Gelişimsel sorunlar olan maloklüzyonların etyolojisinde genetik etkenler kadar çevresel faktörlerin de rol oynadığı bilinmektedir. Formun fonksiyonla olan yakın ilişkisi göz önünde bulundurulduğunda, dişsel ve iskeletsel yapıyı etkileyebilecek çevresel faktörler arasında kas kuvvetleri, alışkanlıklar ve solunum şekli sayılabilir. Angle, "dudakların etkisi ilginç bir konu ve neredeyse her maloklüzyonda belirtileri mevcut" saptamasını 1907'de yapmıştır.
Daha ilk yıllardan itibaren yumuşak dokuların maloklüzyonlar üzerindeki etkileri belgelenmiş iken, günümüzde, bant braket sistemleri içerisinde gelişen teknoloji ile üretilen teller ile braket tasarımları ortodontistlerin ilgisini çekmekte ve bu konu halen gereğinden daha az ilgi görmektedir. Bununla birlikte kasların etkisi ile dil pozisyonu ve fonksiyon, tedavide başarılı sonuçların elde edilmesinde ve stabilitede çok büyük bir rol oynamaktadır. Bu nedenle myofonksiyonel tedaviler anormal kas basınçları, patofizyolojik oral fonksiyonlar ve alışkanlıklar dolayısıyla gelişen maloklüzyonların tedavisinde yarar sağlayabilmektedir. Ağız solunumu ve hatalı yutkunma modelinden dolayı oral kasların dengesi değişmekte ve maksiller darlık 8üst çene darlığı) oluşabilmektedir.

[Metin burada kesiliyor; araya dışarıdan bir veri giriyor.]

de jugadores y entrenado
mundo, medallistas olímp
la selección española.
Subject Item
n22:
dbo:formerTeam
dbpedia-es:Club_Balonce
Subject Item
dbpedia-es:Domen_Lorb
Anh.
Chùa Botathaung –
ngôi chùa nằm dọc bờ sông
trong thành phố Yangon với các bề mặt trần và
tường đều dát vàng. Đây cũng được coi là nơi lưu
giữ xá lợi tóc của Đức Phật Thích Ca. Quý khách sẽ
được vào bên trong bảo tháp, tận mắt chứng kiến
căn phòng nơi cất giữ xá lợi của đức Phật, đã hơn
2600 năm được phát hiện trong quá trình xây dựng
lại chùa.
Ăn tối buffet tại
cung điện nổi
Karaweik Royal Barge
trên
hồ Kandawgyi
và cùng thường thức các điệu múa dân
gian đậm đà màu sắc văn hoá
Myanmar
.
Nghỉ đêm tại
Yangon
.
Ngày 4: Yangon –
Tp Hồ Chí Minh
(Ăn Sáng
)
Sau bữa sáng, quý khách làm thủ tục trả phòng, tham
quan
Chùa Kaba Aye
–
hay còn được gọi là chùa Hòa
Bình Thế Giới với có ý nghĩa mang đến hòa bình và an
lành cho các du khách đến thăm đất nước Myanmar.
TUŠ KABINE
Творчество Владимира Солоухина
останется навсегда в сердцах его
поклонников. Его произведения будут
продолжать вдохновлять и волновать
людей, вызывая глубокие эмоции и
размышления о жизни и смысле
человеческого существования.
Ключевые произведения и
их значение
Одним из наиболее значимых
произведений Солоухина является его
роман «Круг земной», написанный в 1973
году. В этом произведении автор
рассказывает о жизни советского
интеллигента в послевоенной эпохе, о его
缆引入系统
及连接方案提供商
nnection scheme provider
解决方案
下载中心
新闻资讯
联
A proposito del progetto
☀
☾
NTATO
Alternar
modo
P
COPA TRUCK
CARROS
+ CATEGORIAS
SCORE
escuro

Dar dental arkların (çene darlığı) gelişiminde buccinator kasın hiperaktivitesinin etkili olduğunu açıklayan yayınlar mevcuttur. Yanak yastıkçılarına sahip apereyler sayesinde oluşan genişlemenin, kas baskısının dişler üzerinden kalkması ve bite açılımı sayesinde dişlerin ve artikülasyonun bruksizmin etkisinden kurtulması ile olduğu açıklanmıştır. Ağız solunumunda değişen dengeler ile dil konumu değişir, maksilla daralır, arka dişler uzar ve mandibula geri rotasyon yapar, bu da ön açık kapanışa neden olur. Ön açık kapanış tedavisinde sabit veya müteharrik apareylerle beraber dil önleyici paravanlar kullanılabilir.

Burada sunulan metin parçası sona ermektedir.